> **Your instructions**
Verbatim copy, images excluded: write out each record shown below.

------ Data to use

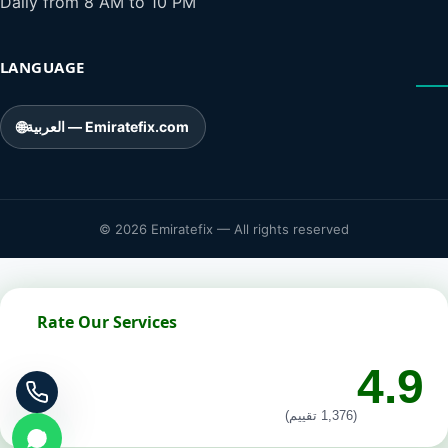
Daily from 8 AM to 10 PM
LANGUAGE
🌐
العربية — Emiratefix.com
© 2026 Emiratefix — All rights reserved
Rate Our Services
4.9
(1,376 تقييم)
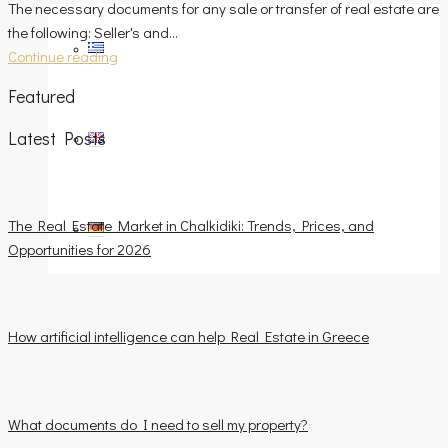
The necessary documents for any sale or transfer of real estate are
the following: Seller's and...
Continue reading
Featured
Latest Posts
The Real Estate Market in Chalkidiki: Trends, Prices, and
Opportunities for 2026
How artificial intelligence can help Real Estate in Greece
What documents do I need to sell my property?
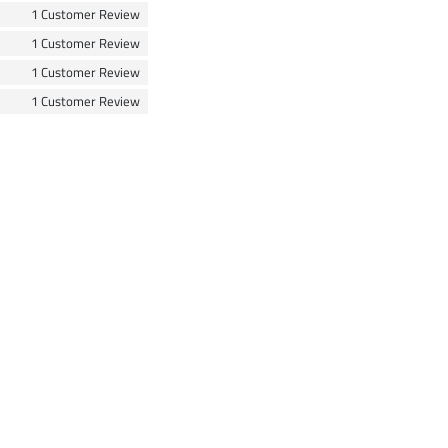
1 Customer Review
1 Customer Review
1 Customer Review
1 Customer Review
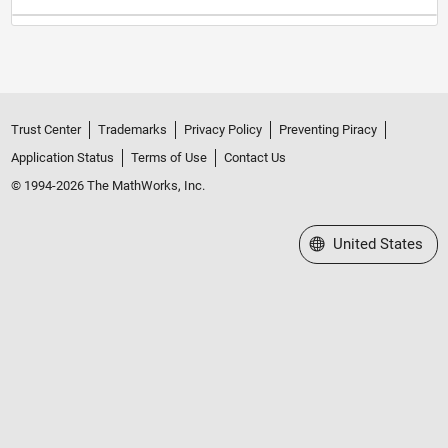
Trust Center
Trademarks
Privacy Policy
Preventing Piracy
Application Status
Terms of Use
Contact Us
© 1994-2026 The MathWorks, Inc.
Select a Web Site
United States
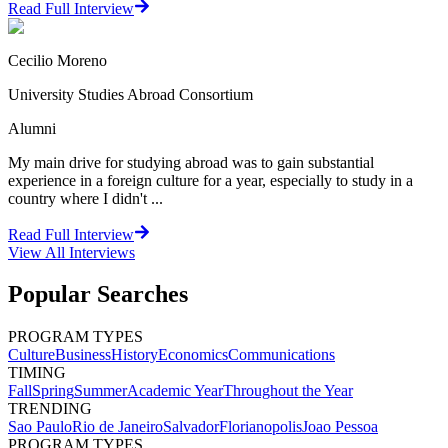
Read Full Interview
Cecilio Moreno
University Studies Abroad Consortium
Alumni
My main drive for studying abroad was to gain substantial
experience in a foreign culture for a year, especially to study in a
country where I didn't ...
Read Full Interview
View All
Interviews
Popular Searches
PROGRAM TYPES
Culture
Business
History
Economics
Communications
TIMING
Fall
Spring
Summer
Academic Year
Throughout the Year
TRENDING
Sao Paulo
Rio de Janeiro
Salvador
Florianopolis
Joao Pessoa
PROGRAM TYPES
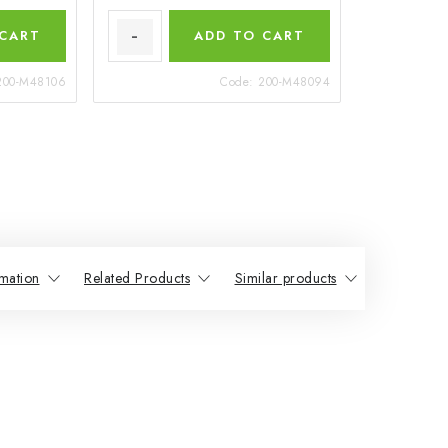
 CART
ADD TO CART
200-M48106
Code:
200-M48094
mation
Related Products
Similar products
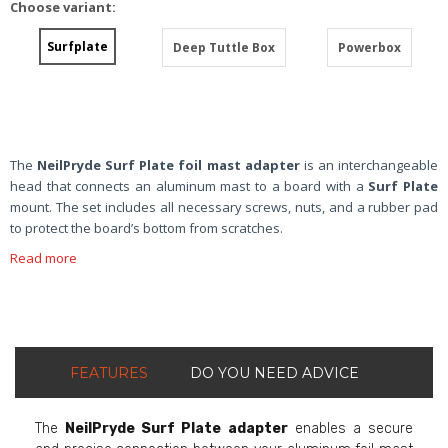
Choose variant:
Surfplate
Deep Tuttle Box
Powerbox
The
NeilPryde Surf Plate foil mast adapter
is an interchangeable
head that connects an aluminum mast to a board with a
Surf Plate
mount. The set includes all necessary screws, nuts, and a rubber pad
to protect the board’s bottom from scratches.
Read more
FEATURES
DO YOU NEED ADVICE
The
NeilPryde Surf Plate adapter
enables a secure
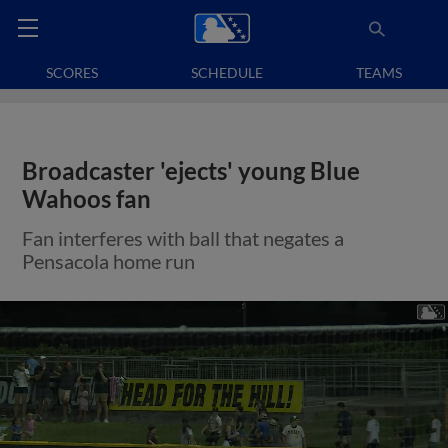
SCORES
SCHEDULE
TEAMS
Broadcaster 'ejects' young Blue
Wahoos fan
Fan interferes with ball that negates a
Pensacola home run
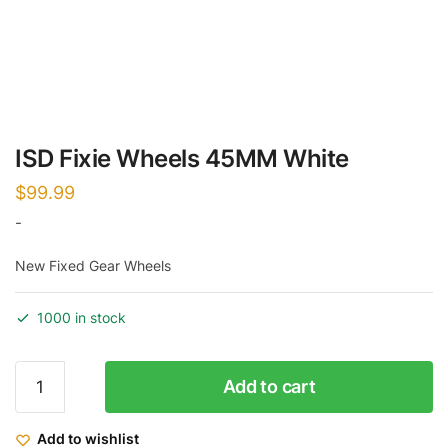
ISD Fixie Wheels 45MM White
$
99.99
-
New Fixed Gear Wheels
1000 in stock
ISD
Add to cart
Fixie
Wheels
Add to wishlist
45MM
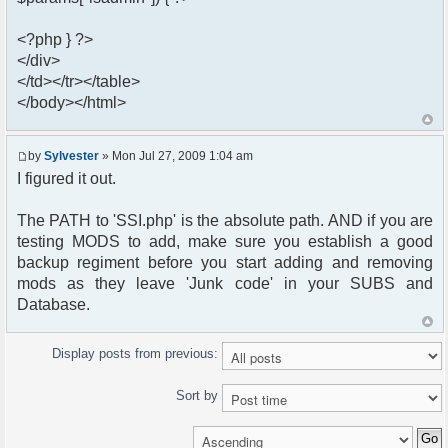
<?php } ?>
</div>
</td></tr></table>
</body></html>
by
Sylvester
» Mon Jul 27, 2009 1:04 am
I figured it out.
The PATH to 'SSI.php' is the absolute path. AND if you are
testing MODS to add, make sure you establish a good
backup regiment before you start adding and removing
mods as they leave 'Junk code' in your SUBS and
Database.
Display posts from previous:
Sort by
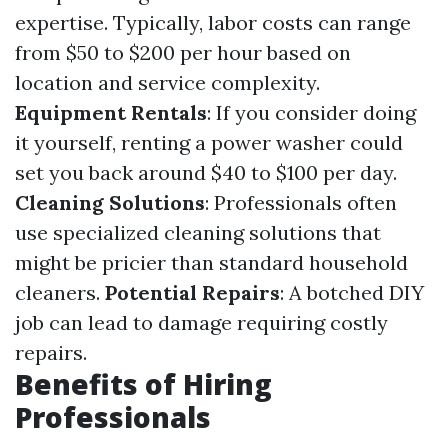
expertise. Typically, labor costs can range
from $50 to $200 per hour based on
location and service complexity.
Equipment Rentals
: If you consider doing
it yourself, renting a power washer could
set you back around $40 to $100 per day.
Cleaning Solutions
: Professionals often
use specialized cleaning solutions that
might be pricier than standard household
cleaners.
Potential Repairs
: A botched DIY
job can lead to damage requiring costly
repairs.
Benefits of Hiring
Professionals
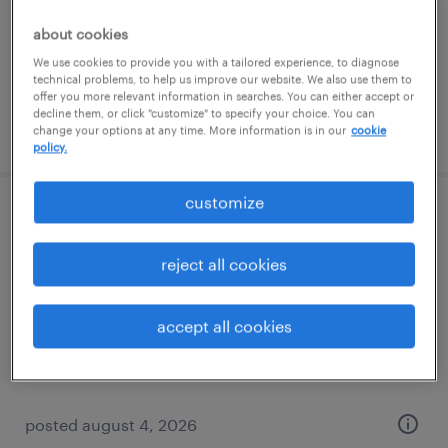
temporary
about cookies
$18 - $20 per hour
We use cookies to provide you with a tailored experience, to diagnose
technical problems, to help us improve our website. We also use them to
offer you more relevant information in searches. You can either accept or
decline them, or click "customize" to specify your choice. You can
posted august 5, 2026
change your options at any time. More information is in our
cookie
policy.
customize
warehouse loader unloader - now hiring
reject all cookies
canton, michigan
temporary
accept all cookies
$18 per hour
posted august 4, 2026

------------

> **Final answer**
Daily from 8 AM to 10 PM
LANGUAGE
🌐
العربية — Emiratefix.com
© 2026 Emiratefix — All rights reserved
Rate Our Services
4.9
(1,376 تقييم)
The necessary documents for any sale or transfer of real estate are
the following: Seller's and...
Continue reading
Featured
Latest Posts
The Real Estate Market in Chalkidiki: Trends, Prices, and
Opportunities for 2026
How artificial intelligence can help Real Estate in Greece
What documents do I need to sell my property?
1 Customer Review
1 Customer Review
1 Customer Review
1 Customer Review
Trust Center
Trademarks
Privacy Policy
Preventing Piracy
Application Status
Terms of Use
Contact Us
© 1994-2026 The MathWorks, Inc.
Select a Web Site
United States
Read Full Interview
Cecilio Moreno
University Studies Abroad Consortium
Alumni
My main drive for studying abroad was to gain substantial
experience in a foreign culture for a year, especially to study in a
country where I didn't ...
Read Full Interview
View All
Interviews
Popular Searches
PROGRAM TYPES
Culture
Business
History
Economics
Communications
TIMING
Fall
Spring
Summer
Academic Year
Throughout the Year
TRENDING
Sao Paulo
Rio de Janeiro
Salvador
Florianopolis
Joao Pessoa
PROGRAM TYPES
 CART
ADD TO CART
200-M48106
Code:
200-M48094
mation
Related Products
Similar products
Choose variant:
Surfplate
Deep Tuttle Box
Powerbox
The
NeilPryde Surf Plate foil mast adapter
is an interchangeable
head that connects an aluminum mast to a board with a
Surf Plate
mount. The set includes all necessary screws, nuts, and a rubber pad
to protect the board’s bottom from scratches.
Read more
FEATURES
DO YOU NEED ADVICE
The
NeilPryde Surf Plate adapter
enables a secure
SCORES
SCHEDULE
TEAMS
Broadcaster 'ejects' young Blue
Wahoos fan
Fan interferes with ball that negates a
Pensacola home run
ISD Fixie Wheels 45MM White
$
99.99
-
New Fixed Gear Wheels
1000 in stock
ISD
Add to cart
Fixie
Wheels
Add to wishlist
45MM
<?php } ?>
</div>
</td></tr></table>
</body></html>
by
Sylvester
» Mon Jul 27, 2009 1:04 am
I figured it out.
The PATH to 'SSI.php' is the absolute path. AND if you are
testing MODS to add, make sure you establish a good
backup regiment before you start adding and removing
mods as they leave 'Junk code' in your SUBS and
Database.
Display posts from previous:
Sort by
expertise. Typically, labor costs can range
from $50 to $200 per hour based on
location and service complexity.
Equipment Rentals
: If you consider doing
it yourself, renting a power washer could
set you back around $40 to $100 per day.
Cleaning Solutions
: Professionals often
use specialized cleaning solutions that
might be pricier than standard household
cleaners.
Potential Repairs
: A botched DIY
job can lead to damage requiring costly
repairs.
Benefits of Hiring
Professionals
temporary
about cookies
$18 - $20 per hour
We use cookies to provide you with a tailored experience, to diagnose
technical problems, to help us improve our website. We also use them to
offer you more relevant information in searches. You can either accept or
decline them, or click "customize" to specify your choice. You can
posted august 5, 2026
change your options at any time. More information is in our
cookie
policy.
customize
warehouse loader unloader - now hiring
reject all cookies
canton, michigan
temporary
accept all cookies
$18 per hour
posted august 4, 2026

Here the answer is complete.